The first hour of the night has a steady buzz that Krissti feeds with her defensive anger and inability to stop herself from giving Joe back talk. Despite the promising wedding set-up, the second hour feels as if the editors didn’t have enough to work with and ended up playing three-card monte with the footage, when they weren’t using it for a taffy pull. Much screen time is spent establishing that Natasha doesn’t know what the hell she’s doing and her team is a runaway train on a track that’s started to buckle. Then, once service starts, Natasha is expertly running a well-oiled machine, whereas James’s people so bungle their delivery that, minutes into the service, they’re five tables behind. Then they catch up, and suddenly, the two teams are as good as neck-and-neck, except they’re not so good that James’ team doesn’t lose. After Gordon, Graham, and Joe have taken turns deciding which team members acquitted themselves well enough that they shouldn’t have to compete in the elimination test, all that’s left is a contest between Lynn and Johnny to prepare and fork over the best slim box containing a dozen macaroons.

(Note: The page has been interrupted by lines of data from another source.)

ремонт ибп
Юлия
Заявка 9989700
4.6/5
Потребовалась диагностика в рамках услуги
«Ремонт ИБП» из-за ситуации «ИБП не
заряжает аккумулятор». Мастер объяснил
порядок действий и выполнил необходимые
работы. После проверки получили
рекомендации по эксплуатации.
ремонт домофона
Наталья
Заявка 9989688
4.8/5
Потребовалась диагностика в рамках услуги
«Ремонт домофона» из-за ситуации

Lynn got himself in this mess because, in the heat of the wedding-reception preparations, he sweat all over everything like an insufficiently decapitated pig. He doesn’t sweat all over his macaroons, but he doesn’t really know anything about making macaroons, and the judges doubt some of his choices. Jonny, on the other hand, loses his shit while trying to jam his macaroons into a too-small box and gives the thing a whack, so that when the box is opened, it looks, as James puts it, “like a war zone.” Some of his friends waiting on the balcony hear the judges speaking gently to him, as some of us will be inclined to speak to a large man with a mohawk who is under great pressure and hits things when his temper gets the better of him. They also praise his flavors more than they do Lynn, but this is clearly a case of trying to be nice to the dead man walking. At the end, Jonny takes his leave, while Krissi, to the chagrin of many, continues to live to cackle another day.